I hear you saying "But we've got Google!". Well, for starters, most of my programming answers were basically searches into Google, but they mostly redirected to Stack Overflow and related webpages.

Secondly, AI is still not yet perfect. So although the range of error is small, now again here we're talking about lots of answers. That means, small translates to a (somewhat) big amount.

Thirdly, most of the issues concerning SO about AI pretty much applies to the entire network.

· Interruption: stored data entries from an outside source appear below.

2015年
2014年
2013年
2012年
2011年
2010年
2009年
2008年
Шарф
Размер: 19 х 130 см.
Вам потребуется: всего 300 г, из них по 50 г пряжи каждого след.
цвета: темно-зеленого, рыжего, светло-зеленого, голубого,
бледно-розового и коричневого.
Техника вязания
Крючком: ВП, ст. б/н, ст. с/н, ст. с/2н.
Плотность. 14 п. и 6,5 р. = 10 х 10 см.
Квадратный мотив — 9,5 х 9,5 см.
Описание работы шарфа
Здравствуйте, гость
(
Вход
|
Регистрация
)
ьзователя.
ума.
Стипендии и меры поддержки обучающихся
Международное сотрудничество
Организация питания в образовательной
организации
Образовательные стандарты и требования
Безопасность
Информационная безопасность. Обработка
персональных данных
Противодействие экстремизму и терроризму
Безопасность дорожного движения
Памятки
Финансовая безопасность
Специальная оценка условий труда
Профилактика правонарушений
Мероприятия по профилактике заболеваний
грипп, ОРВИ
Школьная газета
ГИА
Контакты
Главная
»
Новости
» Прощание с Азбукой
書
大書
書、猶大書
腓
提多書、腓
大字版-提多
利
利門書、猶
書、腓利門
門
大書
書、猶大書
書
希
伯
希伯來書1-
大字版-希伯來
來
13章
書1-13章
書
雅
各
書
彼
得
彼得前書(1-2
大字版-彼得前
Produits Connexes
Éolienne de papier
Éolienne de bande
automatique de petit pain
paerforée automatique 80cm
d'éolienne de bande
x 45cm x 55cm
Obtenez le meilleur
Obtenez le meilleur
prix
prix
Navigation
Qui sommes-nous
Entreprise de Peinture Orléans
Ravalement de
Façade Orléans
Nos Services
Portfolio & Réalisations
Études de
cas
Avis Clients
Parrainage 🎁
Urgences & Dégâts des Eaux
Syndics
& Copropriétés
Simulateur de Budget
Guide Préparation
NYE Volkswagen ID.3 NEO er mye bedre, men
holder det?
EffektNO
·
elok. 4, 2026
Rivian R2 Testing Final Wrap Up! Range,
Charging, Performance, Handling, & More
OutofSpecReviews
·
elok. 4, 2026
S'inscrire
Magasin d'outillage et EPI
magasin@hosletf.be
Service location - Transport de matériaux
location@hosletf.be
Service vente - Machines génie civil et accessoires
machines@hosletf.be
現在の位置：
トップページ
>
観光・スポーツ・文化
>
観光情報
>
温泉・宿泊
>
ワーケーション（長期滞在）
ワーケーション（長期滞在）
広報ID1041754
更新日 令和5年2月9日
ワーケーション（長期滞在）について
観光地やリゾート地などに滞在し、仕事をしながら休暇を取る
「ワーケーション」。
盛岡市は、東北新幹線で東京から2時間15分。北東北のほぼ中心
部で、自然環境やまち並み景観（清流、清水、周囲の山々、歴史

That's all I've got to say.

4
  • 1
    "Stack Exchange would be useless if ChatGPT was allowed network-wide" why? The output is either satisfactory to the asker or it isn't, and in the case it isn't it can still ask the question.
    – Braiam
    Commented Dec 13, 2022 at 17:27
  • 3
    "This would be useless if AI could automatically answer all questions, with little error, and ChatGPT has seemed to achieve this goal." =.= have you been following the discussion on MSO?
    – starball
    Commented Dec 13, 2022 at 20:20
  • @Braiam Note that AI gets better nearly every week, and if this rate can be reliable enough to keep improving it, then if your comment is right, the percentage of questions asked will go really low Commented Dec 14, 2022 at 5:10
  • @starball I've been reading it, yes Commented Dec 14, 2022 at 5:11
-50

I disagree: we shouldn't blindly discriminate against AI. If ChatGPT provides a correct answer, then it shouldn't be deleted, provided it has the proper attributions. No need to waste human time if some AI can do it. However, if an SE user tends to post incorrect answers, then they should be banned.

Example of attribution that we could require users to add:

This answer was (partly) written by ChatGPT, but I have the expertise to confirm it is correct.

Notes:

  • The most upvoted answer is pretty much the same as this answer.
  • SO banned ChatGPT on the basis that it can generate a wrong answer, and Puzzling SE banned ChatGPT on the basis that it can generate a correct answer.